Симский, выходя из царской палатки, повстречался с Шереметевым.
– Ну что, господин генерал-фельдмаршал, – спросил Петр Алексеевич, – есть ли какой ответ от визиря?
– Никакого, государь! – сказал Шереметев.
– Да ведь он должен же что-нибудь отвечать.
– Шепелев не воротился, ваше величество. И коли его убили на неприятельских форпостах, так, может быть, визирь и не знает, что мы желаем начать с ним переговоры.
– Да, конечно, дело статочное. Так пошлите, господин фельдмаршал, сей же час друтого парламентера, прикажите ему требовать немедленного ответа и объявить визирю, что если он не хочет вступать с нами в переговоры, то мы с Божией помощью постараемся проложить себе дорогу с оружием в руках и ляжем все до единого, но ни за что не сдадимся на дискрецию.
Фельдмаршал, отправив в турецкий лагерь своего адъютанта, возвратился опять в царскую палатку.
Прошло более двух часов – ответа не было. Вот облака зарделись на востоке. Раскинутый в долине русский стан был еще покрыт ночною тенью, но на гористом берегу Прута начинали уже белеться верхи турецких палаток. Вот первый луч восходящего солнца отразился на позолоченной луне великолепного шатра визирского; раздался пушечный выстрел, и неприятельское ядро просвистело над царской палаткою.
– Вот нам и ответ от визиря! – сказал Шереметев. – Слышишь, государь?
– Слышу, Борис Петрович!.. Ну, как ты думаешь?
– Да о чем тут думать?.. Делать-то нечего, – потешимся в последний раз… Что, в самом деле: умирать так умирать!.. Да нелегко же и туркам-то будет! – промолвил фельдмаршал, нахмурив свои седые брови.
– А если мы не пробьемся? – спросил Петр Алексеевич.
– Так что ж, ты надежа государь, – прервал старик Шереметев, помолодев двадцатью годами, – мертвым срама нет! А мы все готовы умереть с тобой.
– Спасибо, добрый и верный слуга мой! – сказал Петр, обнимая Шереметева. – Спасибо, брат Борис!
Вот снова раздался пушечный выстрел, за ним другой, третий; все неприятельские батареи вспыхнули, и турецкие ядра посыпались в русский лагерь.
– Эк они, проклятые! – проговорил Шереметев. – Видно, пороху-то у них много!..
– Господин фельдмаршал, – сказал государь Петр Алексеевич твердым и спокойным голосом, – прикажите строиться войску в каре; обоз, понтоны и артиллерия в средине.

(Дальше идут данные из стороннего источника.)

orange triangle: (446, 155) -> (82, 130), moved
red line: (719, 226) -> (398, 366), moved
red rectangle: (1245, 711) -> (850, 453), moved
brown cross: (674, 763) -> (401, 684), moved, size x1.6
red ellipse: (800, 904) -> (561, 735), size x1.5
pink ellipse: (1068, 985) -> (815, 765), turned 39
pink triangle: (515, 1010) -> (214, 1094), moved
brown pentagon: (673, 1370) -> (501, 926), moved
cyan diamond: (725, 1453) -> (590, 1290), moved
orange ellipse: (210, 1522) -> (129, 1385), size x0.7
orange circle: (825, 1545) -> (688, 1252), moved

В переднем фасе полки Преображенский и Семеновский; кавалерия в арьергарде; все генералы и штаб-офицеры по своим местам.
– Слушаю, ваше величество!
– Катенька, – сказал государь, – палатку сейчас снимут; ступай садись в карету и посади с собой князя Кантемира.

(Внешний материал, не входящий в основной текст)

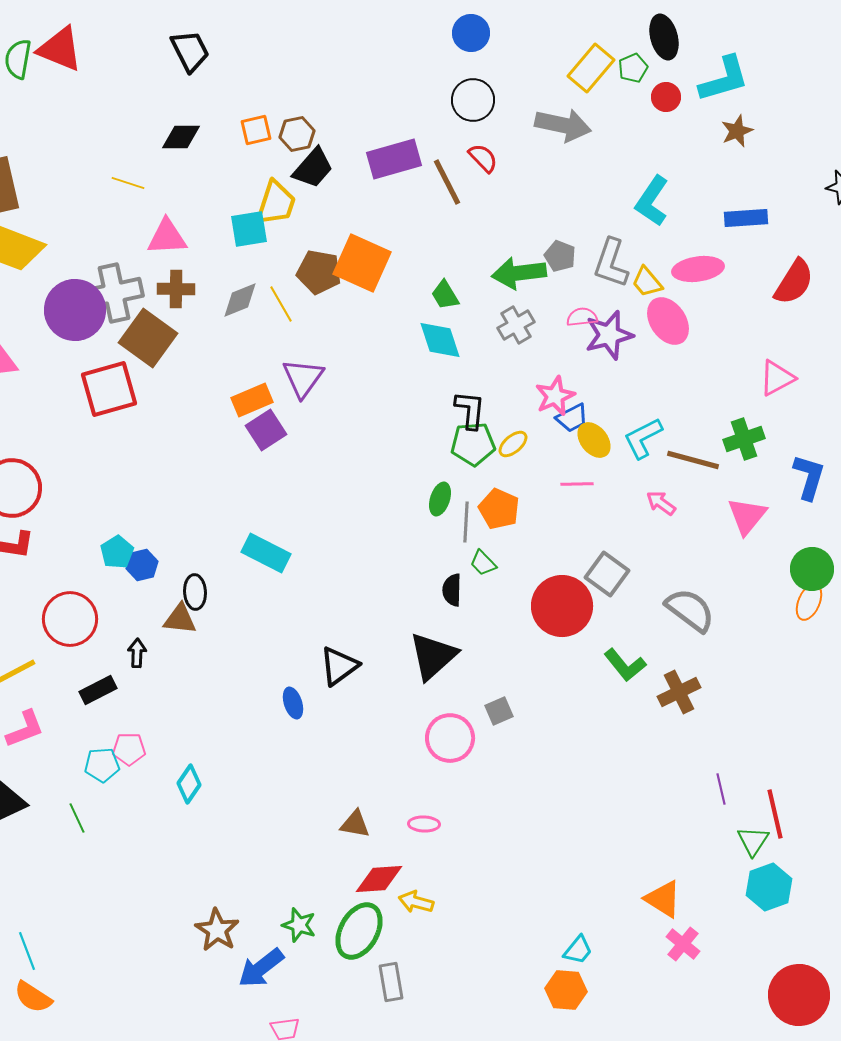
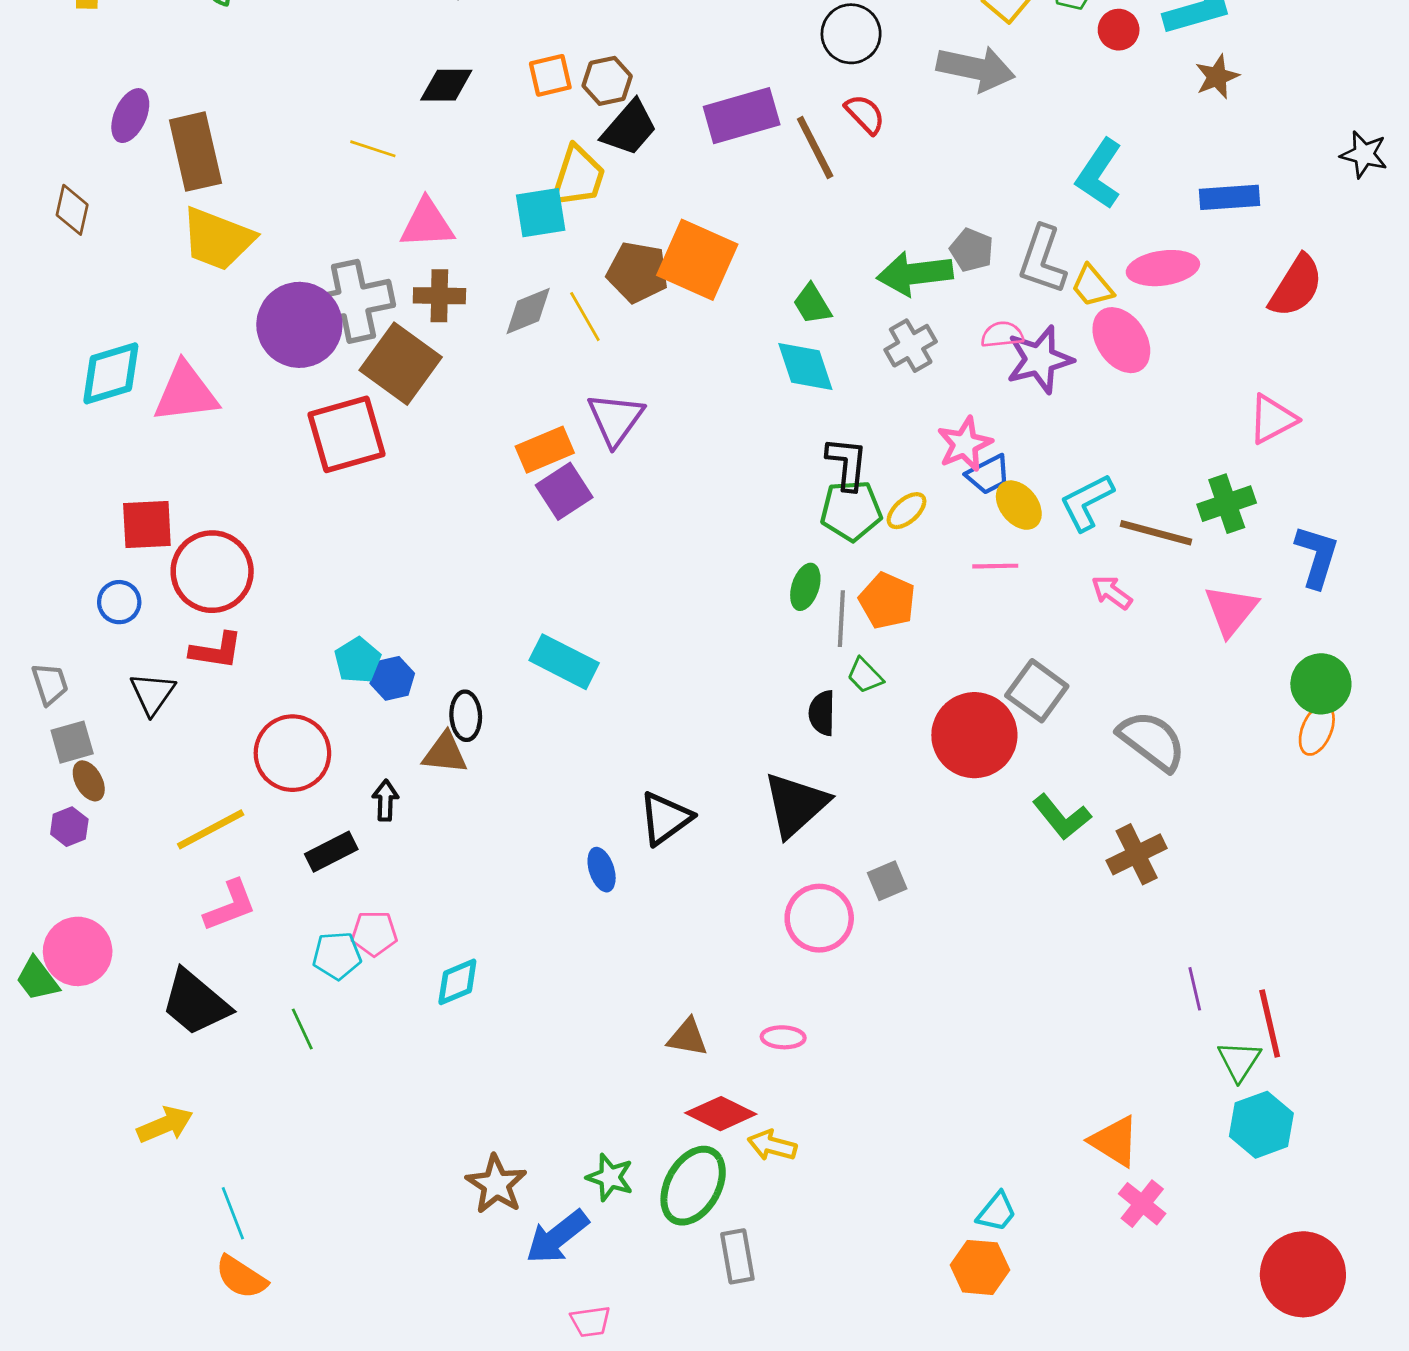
cyan diamond: (189, 784) -> (457, 982), turned 33
red diamond: (379, 879) -> (721, 1114), turned 30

– Петр Алексеевич! – вскричала царица, обнимая со слезами государя.
– Полно, Катенька, полно! Теперь не до того. Господь с тобою!

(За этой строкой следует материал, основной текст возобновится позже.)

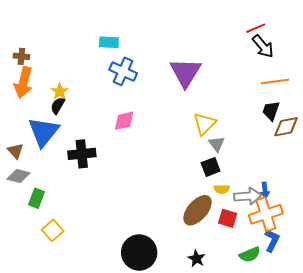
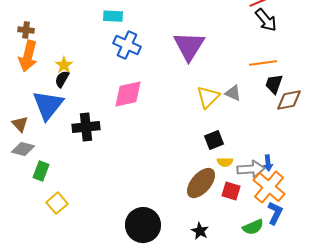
orange line: (275, 81) -> (263, 63), moved
pink diamond: (124, 121) -> (128, 94), size x1.4
gray triangle: (217, 144) -> (233, 93), moved, turned -30
orange cross: (266, 214) -> (269, 187), turned -32

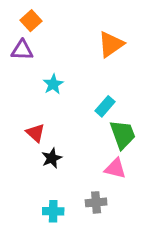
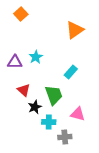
purple triangle: (22, 50) -> (15, 62), moved
green trapezoid: (123, 134) -> (54, 95), moved
cyan cross: (53, 211) -> (49, 122), moved

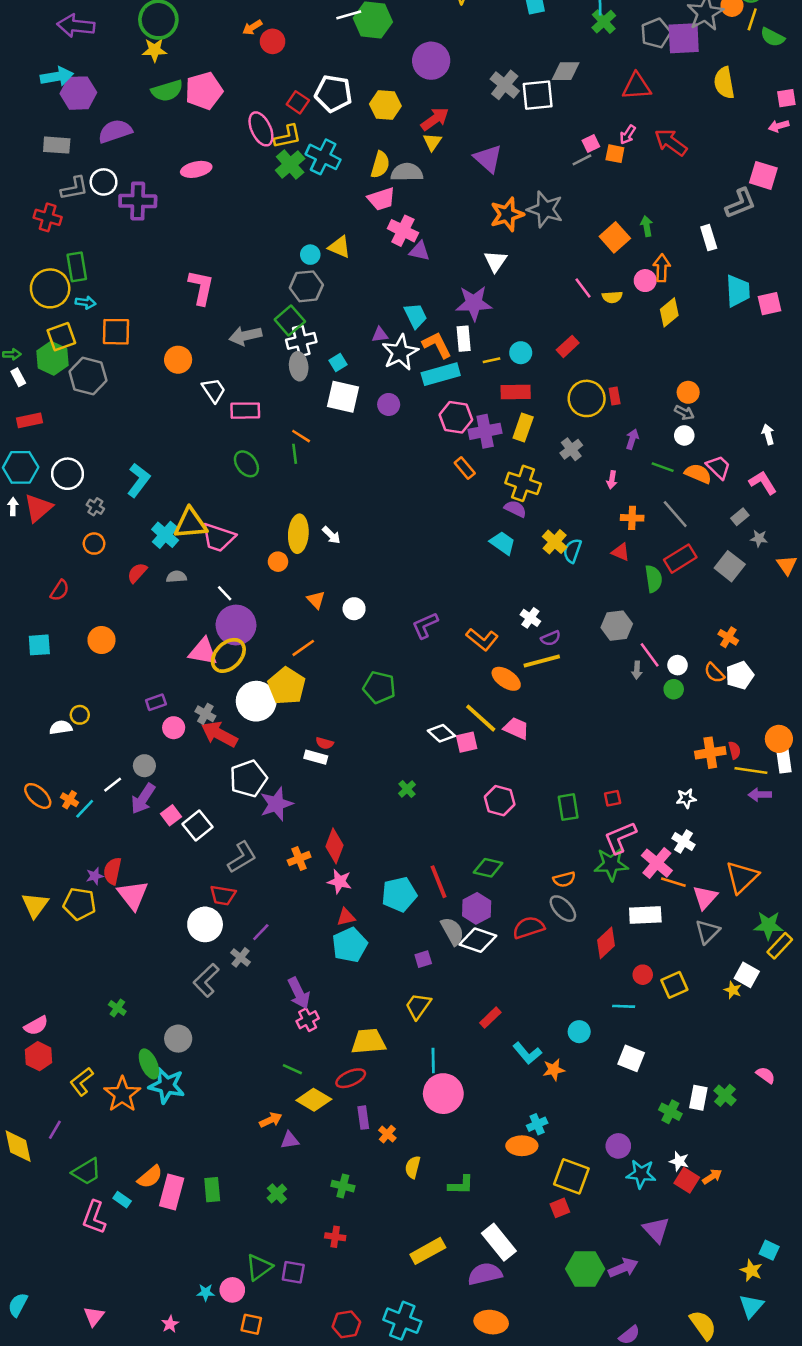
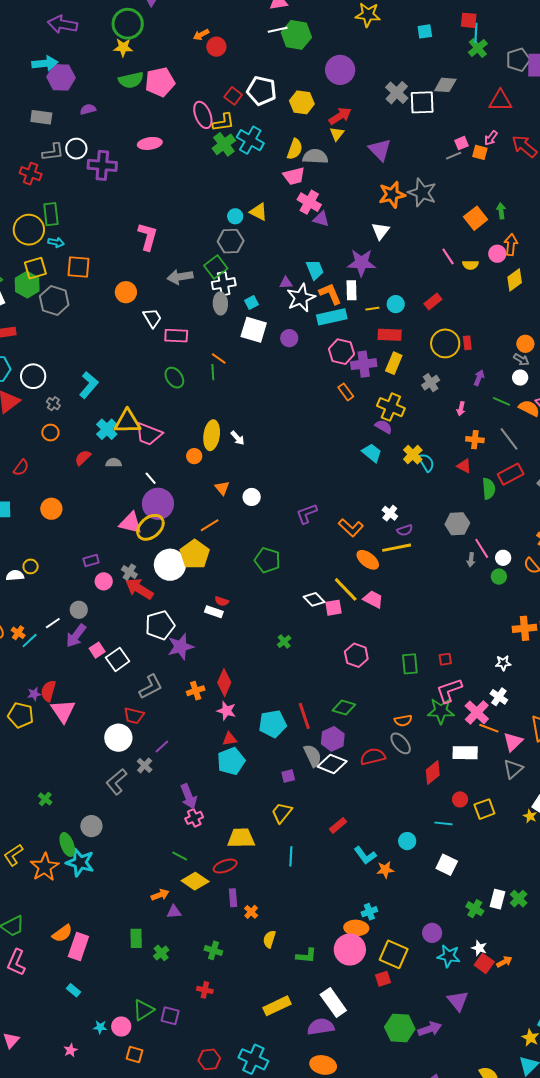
purple semicircle: (115, 131) -> (88, 109), size x0.6
cyan semicircle: (572, 551) -> (426, 462), turned 126
pink circle: (443, 1094) -> (350, 949), moved
green rectangle: (212, 1190) -> (136, 938), moved
cyan rectangle: (122, 1200) -> (74, 990), moved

Государь Петр Алексеевич вышел из палатки Весь лагерь был в движении. Быстро, но стройно и спокойно становилось войско в боевой порядок; полки примыкали один к другому, и в несколько минут под неприятельскими ядрами вокруг всего стана образовалась сплошная стена из русских воинов.
Фельдмаршал подошел к государю.
– Ну что наш парламентер? – спросил Петр Алексеевич.
– Все еще в турецком лагере, – отвечал Шереметев, – а может статься, и его так же убили, как Шепелева. Да уж что, батюшка Петр Алексеевич, один бы конец!
– И то правда, Борис Петрович: коли визирь упрямится и молчит, так пора нам заговорить. Прикажи бить поход!.. С Богом!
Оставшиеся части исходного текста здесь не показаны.